Oral Presentation The Annual Scientific Meeting of the Endocrine Society of Australia and the Society for Reproductive Biology 2014

Accuracy of pre-operative localisation of parathyroid adenoma with ultrasound and sestamibi scintigraphy in primary hyperparathyroidism – review of single centre experience. (#51)

Christopher Rowe 1 , Shaun McGrath 1
  1. John Hunter Hospital, Newcastle, NSW, Australia

Introduction:  Accurate pre-operative localisation of parathyroid adenomas allows appropriate selection of patients for minimally invasive parathyroidectomy (MIP). 

Methods: Retrospective review of patients with confirmed biochemical primary hyperparathyroidism who underwent both localisation ultrasound (performed by a single operator) and sestamibi scintigraphy (majority performed at a single practice with 99mTc-pertechnetate subtraction) over the period 2010 to 2013. Adenoma localisation was confirmed at parathyroidectomy.   Conditions known to predispose to multigland hyperplasia were excluded.  Results were compared to a previous audit of period 2005–2009.  
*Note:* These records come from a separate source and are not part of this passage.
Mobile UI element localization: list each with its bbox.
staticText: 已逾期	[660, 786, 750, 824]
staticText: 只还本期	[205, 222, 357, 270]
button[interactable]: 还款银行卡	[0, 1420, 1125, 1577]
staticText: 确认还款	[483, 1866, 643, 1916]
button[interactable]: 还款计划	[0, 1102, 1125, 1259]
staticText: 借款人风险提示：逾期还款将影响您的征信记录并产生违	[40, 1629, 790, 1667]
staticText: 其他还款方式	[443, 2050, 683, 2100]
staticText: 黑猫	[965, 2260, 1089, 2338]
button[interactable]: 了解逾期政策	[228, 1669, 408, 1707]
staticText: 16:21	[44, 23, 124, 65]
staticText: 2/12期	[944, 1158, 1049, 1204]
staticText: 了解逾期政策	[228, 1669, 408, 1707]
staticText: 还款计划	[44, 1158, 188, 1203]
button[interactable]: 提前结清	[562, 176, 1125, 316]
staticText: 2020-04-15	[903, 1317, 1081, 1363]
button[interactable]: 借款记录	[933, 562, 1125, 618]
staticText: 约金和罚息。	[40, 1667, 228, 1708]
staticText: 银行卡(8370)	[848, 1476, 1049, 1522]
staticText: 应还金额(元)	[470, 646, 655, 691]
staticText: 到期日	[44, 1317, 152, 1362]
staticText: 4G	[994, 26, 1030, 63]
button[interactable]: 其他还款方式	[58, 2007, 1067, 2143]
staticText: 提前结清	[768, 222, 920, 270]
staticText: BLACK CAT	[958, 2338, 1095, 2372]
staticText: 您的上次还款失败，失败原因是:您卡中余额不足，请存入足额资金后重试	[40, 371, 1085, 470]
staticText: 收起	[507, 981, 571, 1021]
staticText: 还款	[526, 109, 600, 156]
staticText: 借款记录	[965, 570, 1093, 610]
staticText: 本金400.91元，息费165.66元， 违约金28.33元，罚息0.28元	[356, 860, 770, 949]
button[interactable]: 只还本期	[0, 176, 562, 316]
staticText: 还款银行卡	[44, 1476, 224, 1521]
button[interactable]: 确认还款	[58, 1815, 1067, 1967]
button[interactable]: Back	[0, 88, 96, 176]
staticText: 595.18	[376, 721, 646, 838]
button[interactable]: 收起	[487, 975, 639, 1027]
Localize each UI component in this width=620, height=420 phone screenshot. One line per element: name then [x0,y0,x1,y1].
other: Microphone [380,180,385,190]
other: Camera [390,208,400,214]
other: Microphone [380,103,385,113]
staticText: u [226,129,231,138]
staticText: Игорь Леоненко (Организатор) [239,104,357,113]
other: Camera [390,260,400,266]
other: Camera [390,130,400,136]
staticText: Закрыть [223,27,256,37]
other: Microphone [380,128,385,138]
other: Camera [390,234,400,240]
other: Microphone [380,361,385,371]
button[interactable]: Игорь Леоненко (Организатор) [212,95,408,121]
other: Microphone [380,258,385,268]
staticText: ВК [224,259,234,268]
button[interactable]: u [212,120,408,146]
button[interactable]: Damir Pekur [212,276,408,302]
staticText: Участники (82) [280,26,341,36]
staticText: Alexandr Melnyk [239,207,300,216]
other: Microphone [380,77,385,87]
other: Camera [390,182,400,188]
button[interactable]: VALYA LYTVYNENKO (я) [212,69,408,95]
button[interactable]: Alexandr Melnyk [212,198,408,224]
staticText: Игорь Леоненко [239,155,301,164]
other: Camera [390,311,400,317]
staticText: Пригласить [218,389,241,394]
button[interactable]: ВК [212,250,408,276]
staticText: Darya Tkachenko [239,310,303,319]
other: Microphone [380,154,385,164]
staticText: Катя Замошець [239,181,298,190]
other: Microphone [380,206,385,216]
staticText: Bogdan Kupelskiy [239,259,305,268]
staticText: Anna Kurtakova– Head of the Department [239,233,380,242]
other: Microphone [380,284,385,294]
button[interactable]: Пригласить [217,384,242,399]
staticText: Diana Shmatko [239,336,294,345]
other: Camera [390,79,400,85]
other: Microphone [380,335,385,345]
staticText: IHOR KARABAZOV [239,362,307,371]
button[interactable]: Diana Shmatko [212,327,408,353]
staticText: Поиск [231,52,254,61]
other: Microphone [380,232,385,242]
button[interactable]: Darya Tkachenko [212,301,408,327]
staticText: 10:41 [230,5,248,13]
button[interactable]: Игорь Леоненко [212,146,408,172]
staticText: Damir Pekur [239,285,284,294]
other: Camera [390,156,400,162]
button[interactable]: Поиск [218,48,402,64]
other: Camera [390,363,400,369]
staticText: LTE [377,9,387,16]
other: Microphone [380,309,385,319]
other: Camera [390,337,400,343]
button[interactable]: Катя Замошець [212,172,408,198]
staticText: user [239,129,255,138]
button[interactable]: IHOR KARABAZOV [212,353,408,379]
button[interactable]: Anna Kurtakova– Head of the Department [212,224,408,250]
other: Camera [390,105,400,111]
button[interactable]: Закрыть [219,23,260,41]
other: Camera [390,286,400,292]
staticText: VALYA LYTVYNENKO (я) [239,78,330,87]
Results: 139 patients were identified, with average age of 66 years.  78% were female.  62% had mild primary hyperparathyroidism (corrected calcium < 2.75mmol/), while 8% had severe disease (calcium >3mmol/L).   The sensitivity of ultrasound to detect any abnormality ‘possibly consistent’ with an enlarged parathyroid was 85%, with a positive predictive value (PPV) for adenoma at that location of 92%.  When ultrasound imaging was considered ‘highly likely’ to show an adenoma, sensitivity was 70%, with a PPV of 98%.  Sensitivity of scintigraphy to detect any abnormality ‘possibly consistent’ with parathyroid adenoma was 81%, with a positive predictive value of 97% at that site.  Limiting scintigraphy results to those ‘highly likely’ to show parathyroid adenoma gave a sensitivity of 58%, but PPV of 100%.  92 cases had a concordant abnormality on both ultrasound and scintigraphy (sensitivity 69%) with a PPV for adenoma at that site of 100%.  In this group, 69 patients underwent MIP  with 67 cured.  When compared to past audit data, sensitivity of both techniques improved from 67% to 85% for ultrasound and 74% to 81% for scintigraphy.

Conclusions: Parathyroid ultrasound and sestamibi scintigraphy are complementary techniques to localise parathyroid adenomas pre-operatively.  Concordant abnormalities on both modalities improves confidence with patient selection for MIP.  There was evidence of improvement in localisation technique over time.